The provinces have been burned by this kind of arrangement in the past. It matters not that there is hardly a Liberal Premier left in Canada. Regardless of stripe, Premiers will recall that Canada introduced Medicare with a promise to pay for half the cost, federally.
When federal finances got tight, they reduced their share to less than a quarter. The provinces have had to make up the difference. Abandoning the program was not an option.
The actual costs of the Pharmacare program will be driven by the choices of the arms length unelected agency. The report talks about a mechanism to prevent a repeat of the Medicare scenario but it looks constitutionally unworkable—today’s legislature cannot constrain the spending authority of tomorrow’s.
Per capita Pharmacare spending today varies considerably by province—$221 in BC and $288 in Nova Scotia, but $400 in Ontario and $497 in Quebec. The report recommends that “federal funding to Provincial and Territorial Governments must be fair and responsive to their different needs…”
But, “…it is important to treat all jurisdictions fairly. Provinces and territories that have already made substantial investments in prescription drug coverage should not be penalized for their contributions.”
So each province is supposed to be reimbursed for its incremental cost to provide the nationally prescribed plan, but those spending more today are not to be disadvantaged? You can’t have it both ways.

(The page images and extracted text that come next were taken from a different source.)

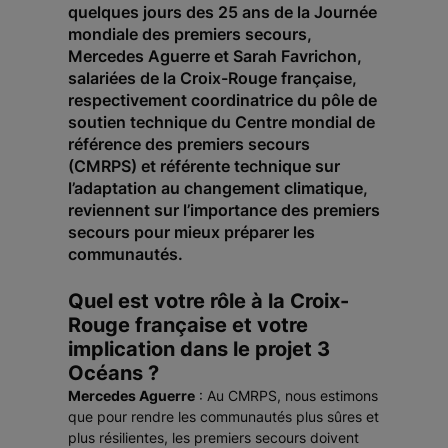
quelques jours des 25 ans de la Journée
mondiale des premiers secours,
Mercedes Aguerre et Sarah Favrichon,
salariées de la Croix-Rouge française,
respectivement coordinatrice du pôle de
soutien technique du Centre mondial de
référence des premiers secours
(CMRPS) et référente technique sur
l’adaptation au changement climatique,
reviennent sur l’importance des premiers
secours pour mieux préparer les
communautés.
Quel est votre rôle à la Croix-
Rouge française et votre
implication dans le projet 3
Océans ?
Mercedes Aguerre
: Au CMRPS, nous estimons
que pour rendre les communautés plus sûres et
plus résilientes, les premiers secours doivent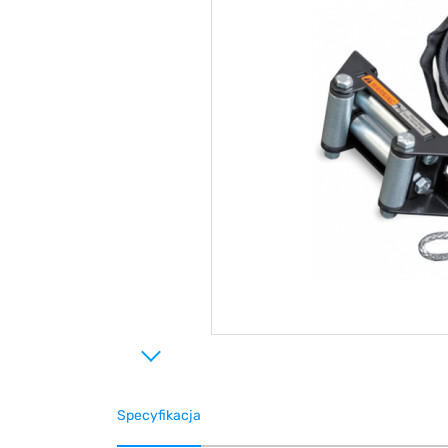
Specyfikacja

Nor is it likely that provinces currently having widely differing plans will agree on a single national version.
Provinces will respond more warmly to an approach that respects provincial differences.
Private sector employers currently spend $8 billion, projected to rise to $14.5 billion in 2027. The Pharmacare proposal would reduce this to $3 billion. In other words, almost 80% of the forecasted federal cost would accrue to the benefit of private sector employers and their employees. Is that a good use of taxpayer dollars?

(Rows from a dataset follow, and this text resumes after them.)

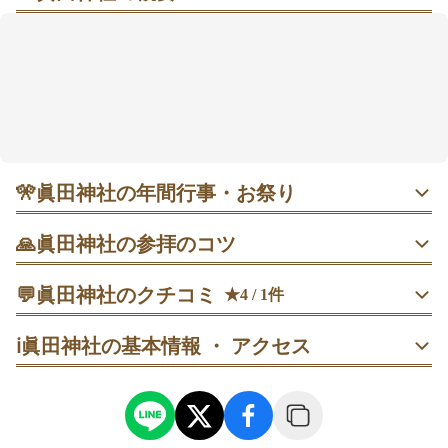
眞田神社は、長野県上田市にある神社です。
上田城跡公園内に位置し、歴代の上田城主である真田
氏、仙石氏、藤井松平氏をご祭神としてお祀りしてい
ます。
境内には、若き日の真田幸村をモデルにした像や、伊
勢神宮内宮遙拝所、「真田井戸」などがあります。
特に、真田幸村が身に着けたと言われる巨大な朱塗り
🎌
眞田神社の年間行事・お祭り
の兜も展示されており、その大きさに圧倒されます。
1〜3月 受験シーズンは「落ちない城」の縁起から参拝が増
🙏
眞田神社の参拝のコツ
える時期。混雑が気になる日は朝の早め、または平日午前
が安心です。
東虎口櫓門から入ったら、鳥居→手水舎→拝殿の順に進
💬
眞田神社のクチコミ
★4 / 1件
み、拝殿参拝を済ませてから末社へ回ります。
4月 桜の時期は境内や城跡公園の景色が華やかで散策向
40代
男性
こうへい
ℹ️
眞田神社の基本情報 ・ アクセス
き。春の花の話題もあるため、参拝＋公園歩きをセットに
拝殿で参拝→一礼して下がる→狛犬→大兜の順に回り、撮
すると楽しみが広がりそうです。
影は人の流れが切れたタイミングで行います。
10月中旬 秋季例大祭は例年秋に行われ、開催中は混み合う
拝殿で参拝→境内奥へ進む→真田井戸の前で一礼→願いご
ことも。紅葉の時期とも重なりやすいので、参拝は午前中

Government drug plans for seniors, low income families, and government employees pay for more than half of Canadian spending on drugs. Start by focusing there.
Suppose that the governments begin with the programs taxpayers already fund. We don’t need 37 million participants to run successful auctions. Countries like New Zealand and Sweden, with far fewer citizens, have successful programs.
Set up the arms length agency to choose the formulary and let each jurisdiction decide what portion of costs they will reimburse. This eliminates the need for any subsidies, although the Federal Government could make a helpful contribution by funding the arms length agency.
If the concept proves to be valid, private employers and individuals will want in and should be welcomed. The Federal Government should extend tax deductibility to individuals but gradually reduce it for everyone to the cost level of the public sector plan.
Regardless of who forms the next Federal Government, the provinces are very unlikely to sign on to the report’s proposals. Far better to take advantage of the cost saving opportunity in a way that avoids constitutional wrangling.
The provinces can take the resulting savings and use them to reduce the payment ceilings for low income households for whom today’s subsidies are inadequate.